Netflix and Amazon Prime Video are Leading Subscription Video On Demand Services by Wide Margin
Netflix and Amazon Prime Video are two of the more popular Subscription Video On Demand (SVoD) services available, but did you know just how dominant the two are in the marketplace? In a word: extremely.
According to Futuresource Consulting, the SVoD industry reaches more than 60% of households in North America, 26% in Western Europe, 21% in Asia-Pacific and 19% in Latin America and is expected to see revenues climb as much as 25% in 2019, leading to $36 billion in consumer spending. That’s some serious cash.

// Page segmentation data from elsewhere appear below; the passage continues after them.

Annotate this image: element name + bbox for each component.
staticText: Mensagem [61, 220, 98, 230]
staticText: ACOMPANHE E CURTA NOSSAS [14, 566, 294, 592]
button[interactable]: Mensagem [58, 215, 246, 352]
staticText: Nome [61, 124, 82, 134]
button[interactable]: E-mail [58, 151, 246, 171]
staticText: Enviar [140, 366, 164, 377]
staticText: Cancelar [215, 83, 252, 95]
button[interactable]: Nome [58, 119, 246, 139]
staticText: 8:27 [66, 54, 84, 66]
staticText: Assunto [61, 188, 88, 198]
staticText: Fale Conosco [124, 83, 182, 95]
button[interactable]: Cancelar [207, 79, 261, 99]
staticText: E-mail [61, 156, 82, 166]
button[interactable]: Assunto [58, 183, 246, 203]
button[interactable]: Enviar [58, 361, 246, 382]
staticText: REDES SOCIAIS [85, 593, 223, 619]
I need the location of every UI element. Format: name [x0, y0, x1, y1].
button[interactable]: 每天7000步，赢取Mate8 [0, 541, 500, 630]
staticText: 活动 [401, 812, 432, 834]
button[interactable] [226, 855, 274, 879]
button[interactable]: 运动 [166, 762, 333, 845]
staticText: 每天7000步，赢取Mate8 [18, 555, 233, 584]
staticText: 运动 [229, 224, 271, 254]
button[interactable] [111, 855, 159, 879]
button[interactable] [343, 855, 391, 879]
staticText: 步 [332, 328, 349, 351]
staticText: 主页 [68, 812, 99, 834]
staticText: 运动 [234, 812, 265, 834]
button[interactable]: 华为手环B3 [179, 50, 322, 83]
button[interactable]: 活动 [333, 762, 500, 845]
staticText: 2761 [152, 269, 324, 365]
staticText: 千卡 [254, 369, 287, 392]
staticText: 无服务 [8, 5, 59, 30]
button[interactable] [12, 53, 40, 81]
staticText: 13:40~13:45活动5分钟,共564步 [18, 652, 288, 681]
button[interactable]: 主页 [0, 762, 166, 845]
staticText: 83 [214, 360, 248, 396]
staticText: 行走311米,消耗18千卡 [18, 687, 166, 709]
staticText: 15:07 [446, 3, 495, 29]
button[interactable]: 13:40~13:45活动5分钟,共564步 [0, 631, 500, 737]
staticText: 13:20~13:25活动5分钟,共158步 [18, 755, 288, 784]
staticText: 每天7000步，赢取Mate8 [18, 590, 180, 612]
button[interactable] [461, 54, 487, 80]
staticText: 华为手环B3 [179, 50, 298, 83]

However, even with new services and a variety of platforms to choose from, consumers are still loyal to Netflix and Amazon, with the two accounting for one-third of all subscriptions globally in 2018. More impressive, the two companies commanded almost two-thirds of the market, with Netflix leading the way in terms of headlines, subscribers and revenue, adding an extra 31 million subscribers to its ranks in 2018, and recently posted last week that it just completed its most successful quarter to date.
David Sidebottom, Principal Analyst at Futuresource Consulting, added this when discussing Netflix’s dominance on the SVoD market.

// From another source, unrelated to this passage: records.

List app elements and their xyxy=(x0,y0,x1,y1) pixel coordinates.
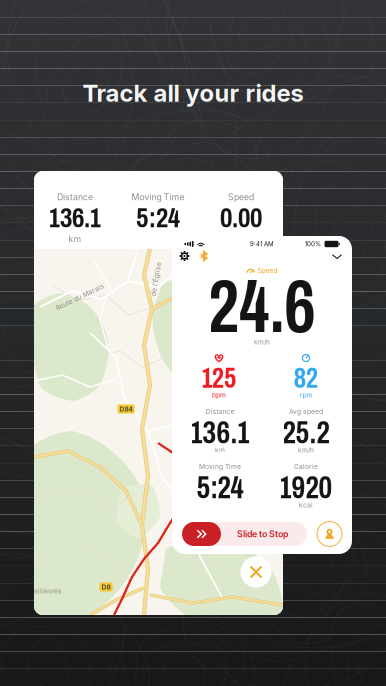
staticText: 136.1 xyxy=(49,203,101,233)
staticText: D8 xyxy=(102,583,110,591)
staticText: Speed xyxy=(228,192,254,202)
staticText: 0.00 xyxy=(220,203,262,233)
staticText: 9:41 AM xyxy=(250,240,274,248)
staticText: 5:24 xyxy=(136,203,180,233)
staticText: km/h xyxy=(298,446,314,454)
staticText: Calorie xyxy=(294,462,318,471)
staticText: 1920 xyxy=(280,471,332,505)
staticText: 100% xyxy=(305,240,321,248)
button[interactable]: Settings xyxy=(176,248,193,264)
staticText: Slide to Stop xyxy=(237,529,288,539)
staticText: 136.1 xyxy=(190,416,250,450)
staticText: Chemin xyxy=(202,357,226,365)
button[interactable]: Slide to Stop xyxy=(182,522,307,546)
staticText: 25.2 xyxy=(282,416,330,450)
staticText: Route de Tourville xyxy=(200,281,260,289)
staticText: Moving Time xyxy=(132,192,184,202)
button[interactable]: Bluetooth xyxy=(196,248,212,264)
staticText: 125 xyxy=(202,362,236,394)
staticText: 5:24 xyxy=(196,471,244,505)
staticText: de l'Église xyxy=(139,275,173,283)
staticText: Distance xyxy=(206,408,234,416)
staticText: Distance xyxy=(57,192,93,202)
staticText: eillèvres xyxy=(34,587,62,595)
staticText: 24.6 xyxy=(208,266,316,348)
staticText: Moving Time xyxy=(199,462,241,471)
staticText: kcal xyxy=(299,501,313,509)
staticText: Avg speed xyxy=(289,408,323,416)
button[interactable]: Map xyxy=(316,521,342,547)
staticText: km xyxy=(215,446,225,454)
button[interactable]: Collapse xyxy=(328,248,346,264)
staticText: Track all your rides xyxy=(82,78,304,108)
button[interactable]: Close xyxy=(240,556,272,588)
staticText: Route du Marais xyxy=(54,293,106,301)
staticText: bpm xyxy=(212,391,226,399)
staticText: D84 xyxy=(120,405,132,413)
staticText: 82 xyxy=(294,362,318,394)
staticText: km/h xyxy=(254,338,270,346)
staticText: km xyxy=(68,234,82,244)
staticText: Speed xyxy=(258,266,278,275)
staticText: rpm xyxy=(300,391,312,399)
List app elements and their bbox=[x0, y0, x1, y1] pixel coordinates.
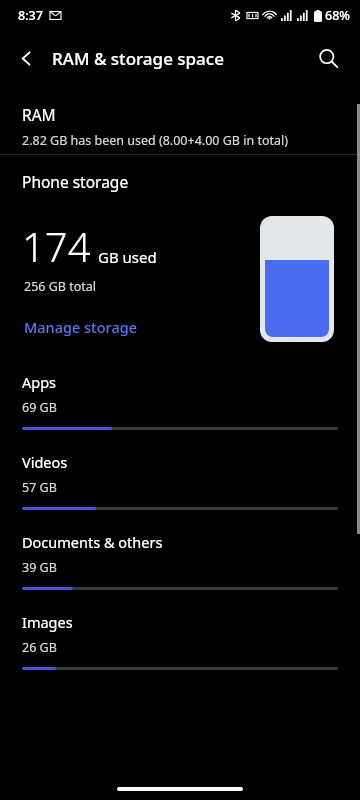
button[interactable]: RAM bbox=[0, 100, 360, 153]
staticText: GB used bbox=[98, 247, 157, 267]
button[interactable]: Back bbox=[8, 42, 45, 75]
staticText: Videos bbox=[22, 452, 68, 472]
staticText: Documents & others bbox=[22, 532, 163, 552]
button[interactable]: Search bbox=[306, 36, 350, 80]
staticText: Phone storage bbox=[22, 171, 129, 192]
button[interactable]: Videos bbox=[0, 452, 360, 510]
staticText: 2.82 GB has been used (8.00+4.00 GB in t… bbox=[22, 132, 288, 149]
staticText: Apps bbox=[22, 372, 57, 392]
button[interactable]: Manage storage bbox=[22, 315, 141, 339]
staticText: 8:37 bbox=[18, 7, 43, 24]
staticText: 26 GB bbox=[22, 639, 57, 656]
staticText: 256 GB total bbox=[24, 278, 97, 295]
staticText: Manage storage bbox=[24, 317, 137, 337]
staticText: 68% bbox=[325, 7, 350, 24]
staticText: 57 GB bbox=[22, 479, 57, 496]
staticText: Images bbox=[22, 612, 73, 632]
button[interactable]: Documents & others bbox=[0, 532, 360, 590]
staticText: RAM bbox=[22, 104, 56, 125]
staticText: 174 bbox=[22, 219, 91, 273]
staticText: 39 GB bbox=[22, 559, 57, 576]
staticText: RAM & storage space bbox=[52, 47, 224, 70]
button[interactable]: Images bbox=[0, 612, 360, 670]
button[interactable]: Apps bbox=[0, 372, 360, 430]
staticText: 69 GB bbox=[22, 399, 57, 416]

“Consumers are seeking a combination of functionality, high-quality original content and low price, and Netflix is choosing to invest back into original content programming and its library. Netflix has demonstrated continued growth in both its primary markets of the USA and UK, as well as France and Germany. Plus, Netflix has many options for turning profit, each requiring a local market-specific strategy, based on maturity of infrastructure, device usage, access to local content, GDP and market share.”
With Netflix owning that much of the market, it’s easy to see why some competitors struggle when trying to go toe-to-toe with the SVoD conglomerate. Sidebottom mentioned this, too, saying that, more than ever, consumers are forced to decide which streaming services they prefer to use and trust the most.

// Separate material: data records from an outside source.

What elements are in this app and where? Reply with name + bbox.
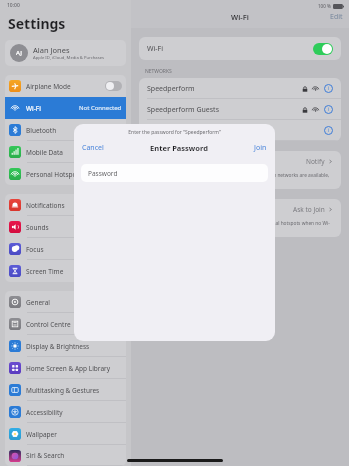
button[interactable]: Cancel [82,143,104,153]
staticText: Speedperform Guests [147,105,302,115]
staticText: 100 % [318,3,331,9]
button[interactable]: Speedperform [139,78,341,99]
staticText: Speedperform [147,84,302,94]
button[interactable]: Airplane Mode [5,75,126,97]
button[interactable]: Personal Hotspot [5,163,126,185]
staticText: Display & Brightness [26,342,122,351]
button[interactable]: Password [81,164,268,182]
staticText: Home Screen & App Library [26,364,122,373]
button[interactable]: Display & Brightness [5,335,126,357]
staticText: Join [254,143,267,153]
staticText: Not Connected [79,104,122,112]
button[interactable]: Multitasking & Gestures [5,379,126,401]
staticText: Wi-Fi [26,104,79,113]
staticText: Siri & Search [26,451,122,460]
staticText: Ask to Join [293,205,325,214]
staticText: Auto-Join Hotspot [147,205,293,215]
button[interactable]: Accessibility [5,401,126,423]
staticText: Password [88,169,118,178]
button[interactable]: Mobile Data [5,141,126,163]
staticText: Alan Jones [33,45,70,55]
button[interactable]: Other [139,120,341,141]
staticText: Bluetooth [26,126,122,135]
staticText: i [328,106,330,113]
staticText: i [328,127,330,134]
button[interactable]: Wi-Fi on [313,43,333,55]
staticText: Focus [26,245,122,254]
staticText: Other [147,126,324,136]
staticText: Settings [8,14,66,33]
button[interactable]: AJ [5,40,126,66]
button[interactable]: Home Screen & App Library [5,357,126,379]
staticText: Airplane Mode [26,82,105,91]
button[interactable]: Edit [330,12,343,22]
staticText: General [26,298,122,307]
button[interactable]: Wallpaper [5,423,126,445]
staticText: i [328,85,330,92]
button[interactable]: Airplane Mode toggle [105,81,122,91]
staticText: 10:00 [7,2,20,9]
button[interactable]: General [5,291,126,313]
staticText: Screen Time [26,267,122,276]
button[interactable]: Wi-Fi [5,97,126,119]
staticText: Allow this device to automatically disco… [147,220,333,232]
staticText: Ask to Join Networks [147,157,306,167]
button[interactable]: Wi-Fi [139,37,341,60]
button[interactable]: More info about Other [324,126,333,135]
staticText: Apple ID, iCloud, Media & Purchases [33,55,105,61]
staticText: Mobile Data [26,148,122,157]
staticText: Control Centre [26,320,122,329]
button[interactable]: Screen Time [5,260,126,282]
staticText: Known networks will be joined automatica… [147,172,333,184]
staticText: Enter the password for “Speedperform” [74,129,275,136]
button[interactable]: Notifications [5,194,126,216]
staticText: AJ [16,49,22,57]
staticText: Sounds [26,223,122,232]
staticText: Notify [306,157,325,166]
staticText: Cancel [82,143,104,153]
staticText: NETWORKS [145,68,172,75]
button[interactable]: Siri & Search [5,445,126,466]
staticText: Accessibility [26,408,122,417]
staticText: Multitasking & Gestures [26,386,122,395]
button[interactable]: Focus [5,238,126,260]
button[interactable]: Auto-Join Hotspot [139,199,341,220]
button[interactable]: More info about Speedperform [324,84,333,93]
button[interactable]: Sounds [5,216,126,238]
staticText: Wi-Fi [231,12,249,22]
staticText: Enter Password [104,143,254,153]
staticText: Personal Hotspot [26,170,122,179]
staticText: Edit [330,12,343,22]
staticText: Wi-Fi [147,44,313,54]
button[interactable]: Join [254,143,267,153]
button[interactable]: More info about Speedperform Guests [324,105,333,114]
button[interactable]: Bluetooth [5,119,126,141]
button[interactable]: Speedperform Guests [139,99,341,120]
staticText: Wallpaper [26,430,122,439]
button[interactable]: Control Centre [5,313,126,335]
staticText: Notifications [26,201,122,210]
button[interactable]: Ask to Join Networks [139,151,341,172]
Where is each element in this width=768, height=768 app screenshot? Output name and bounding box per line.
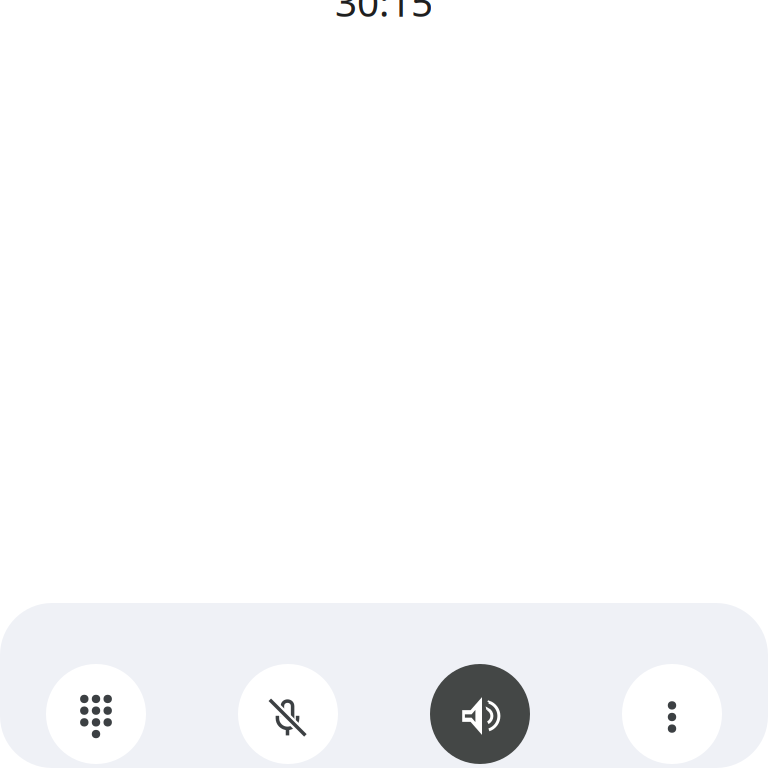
button[interactable]: Dial pad [46,664,146,764]
button[interactable]: More options [622,664,722,764]
button[interactable]: Speaker [430,664,530,764]
button[interactable]: Unmute [238,664,338,764]
staticText: 30:15 [335,0,433,27]
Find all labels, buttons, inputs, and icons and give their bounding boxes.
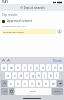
- staticText: z: [10, 82, 12, 86]
- button[interactable]: s: [12, 72, 17, 79]
- staticText: v: [31, 82, 33, 86]
- button[interactable]: e: [15, 64, 21, 71]
- button[interactable]: v: [29, 80, 35, 87]
- staticText: j: [44, 74, 45, 78]
- button[interactable]: d: [18, 72, 23, 79]
- button[interactable]: f: [24, 72, 29, 79]
- staticText: r: [24, 66, 26, 70]
- staticText: y: [36, 66, 38, 70]
- button[interactable]: z: [8, 80, 14, 87]
- staticText: Top results: [2, 13, 18, 17]
- staticText: Approved content: [7, 19, 33, 23]
- button[interactable]: o: [52, 64, 57, 71]
- button[interactable]: q: [1, 64, 7, 71]
- staticText: o: [54, 66, 56, 70]
- button[interactable]: m: [50, 80, 56, 87]
- staticText: n: [45, 82, 47, 86]
- button[interactable]: Emoji: [9, 88, 14, 95]
- button[interactable]: u: [40, 64, 45, 71]
- button[interactable]: c: [22, 80, 28, 87]
- button[interactable]: h: [36, 72, 41, 79]
- staticText: m: [52, 82, 55, 86]
- staticText: f: [26, 74, 28, 78]
- staticText: u: [42, 66, 44, 70]
- button[interactable]: p: [58, 64, 63, 71]
- button[interactable]: k: [48, 72, 53, 79]
- button[interactable]: Shift: [1, 80, 7, 87]
- staticText: a: [7, 74, 9, 78]
- button[interactable]: n: [43, 80, 49, 87]
- button[interactable]: search: [52, 88, 63, 95]
- button[interactable]: l: [54, 72, 59, 79]
- staticText: l: [56, 74, 57, 78]
- staticText: t: [30, 66, 32, 70]
- button[interactable]: Previous field: [2, 59, 5, 62]
- staticText: e: [17, 66, 19, 70]
- button[interactable]: b: [36, 80, 42, 87]
- button[interactable]: space: [15, 88, 51, 95]
- button[interactable]: 123: [1, 88, 8, 95]
- staticText: 9:41: [2, 0, 8, 4]
- staticText: Done: [53, 58, 62, 63]
- button[interactable]: i: [46, 64, 51, 71]
- staticText: d: [20, 74, 22, 78]
- staticText: highlighted result: [3, 30, 24, 33]
- staticText: x: [17, 82, 19, 86]
- staticText: k: [50, 74, 52, 78]
- staticText: search: [54, 90, 61, 93]
- staticText: space: [30, 90, 36, 93]
- staticText: h: [38, 74, 40, 78]
- button[interactable]: g: [30, 72, 35, 79]
- button[interactable]: j: [42, 72, 47, 79]
- staticText: i: [48, 66, 49, 70]
- staticText: Suggestions for you: [2, 24, 26, 27]
- button[interactable]: Backspace: [57, 80, 63, 87]
- button[interactable]: t: [28, 64, 33, 71]
- staticText: s: [14, 74, 16, 78]
- button[interactable]: r: [22, 64, 27, 71]
- button[interactable]: x: [15, 80, 21, 87]
- button[interactable]: y: [34, 64, 39, 71]
- staticText: p: [60, 66, 62, 70]
- staticText: 123: [3, 90, 7, 93]
- staticText: w: [10, 66, 13, 70]
- button[interactable]: Next field: [7, 59, 10, 62]
- button[interactable]: w: [8, 64, 14, 71]
- button[interactable]: Done: [51, 58, 64, 63]
- staticText: c: [24, 82, 26, 86]
- staticText: q: [3, 66, 5, 70]
- staticText: Input search: [24, 5, 45, 10]
- staticText: g: [32, 74, 34, 78]
- button[interactable]: a: [5, 72, 11, 79]
- staticText: b: [38, 82, 40, 86]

“Consumers face an increasingly confusing video landscape, and partnerships between trusted Pay TV or content aggregation platforms like Amazon Channels, Roku, Apple, and even Pay-TV providers, will be a vital aid to navigation. Due to large populations of existing users, Apple and Amazon Channels are both well-placed to succeed in the soon-to-be-fragmented world of aggregation, but both currently lack ubiquity of content internationally. However, this new breed of ‘super aggregators’ will become an important component in the battle for the living room, though, in many instances, they have yet to fully realise the three consumer requirements of quality, original content and price.”